By drawing so many more into such behaviour the lottery has helped increase gambling addiction, especially among the young who are most vulnerable to its cynical hype.

Research has shown that lottery scratchcards, in particular, are hooking the young in large numbers. Yet according to one management consulting group, scratchcards are the second biggest-selling brand in the UK market, ahead even of Coca Cola — and only behind Camelot’s Lotto game in first place.

Camelot has been at pains to donate to gambling addiction charities, and to devote much energy to attempting to minimise the damaging effects of the lottery upon society. Commendable as these efforts may be, they merely underscore the fact that the lottery is a business which is set up on the understanding that its core activity is socially undesirable.

The people who are most vulnerable to all this are the poor. True, everyone buys a lottery ticket of their own free will. But those at the bottom of the heap tend to have a deeply-rooted belief in their own powerlessness and are therefore much more receptive to the idea that fate controls their destiny. So they are more inclined to believe that the fate that made them poor may suddenly make them rich.

As a result, the poor spend a disproportionate amount of their income on lottery tickets. The desperation and gullibility of our most vulnerable citizens is thus exploited to fund the pleasures of the better-off.

Nevertheless, the lottery is given moral legitimacy by the fact that it funnels billions of pounds to good causes. But this justification is also deeply flawed.

First, some of this money has been spent on causes which range from the dubious to the downright absurd. This, £630 million went to the Millennium Dome, about which the less said the better; £340,000 to the National Coalition of Anti-Deportation Campaigns, a body that helped extremists and was described by the then Home Secretary David Blunkett as 'colluding with terrorism'; and £420,000 to the Cusichaca Trust to help fund its bid to breed giant edible guinea pigs in Peru.

Second, the original promise that lottery money would be spent on good causes such as the arts, charities, heritage, sport and the millennium but not on core services which were the government’s responsibility has been broken. A sixth fund was added covering health, education and environment, and the government has tried to muscle in on how this money is spent.

As a result, the amount being spent on good causes has dropped while the amount being raked off to shore up the government’s shortcomings in health, education and the environment has gone up.

The lottery is therefore being used as a kind of stealth tax. And since those who are less well-off are more likely to spend more of their money on lottery tickets, the principle that the better-off should shoulder a greater burden than the poor in contributing to the common good is being stood on its head, making our society less fair as a result.

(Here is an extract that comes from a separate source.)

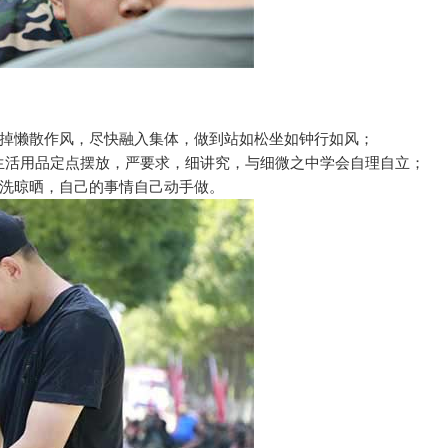
掉懒散作风，尽快融入集体，做到站如松坐如钟行如风；
生活用品定点摆放，严要求，细讲究，与细微之中学会自理自立；
洗晾晒，自己的事情自己动手做。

Protests have been muted partly because the lottery does fund some charitable causes. But this too is a distinctly mixed blessing, because people are now less willing to dig into their pockets to give to charity as they think this is what they are doing when they buy a lottery ticket. Yet that ticket may well be funding dubious causes or activities for the better-off, like seats at the opera.

Moreover, giving to charity is important not just for that organisation but also for the wider society. This is because it consists of altruistic acts of personal sacrifice. Yet people don’t buy lottery tickets as a selfless act of philanthropy but to win the jackpot. So the lottery actually is inimical to public altruism. Instead, it’s all about ‘what’s in it for me’.

The principal reason why the lottery does not provoke protest, however, is that it is overwhelmingly popular. People will look at Mrs McNamara’s staggering win and make for the lottery ticket queue with even greater alacrity. Whether this is also gambling with our country’s values is another question.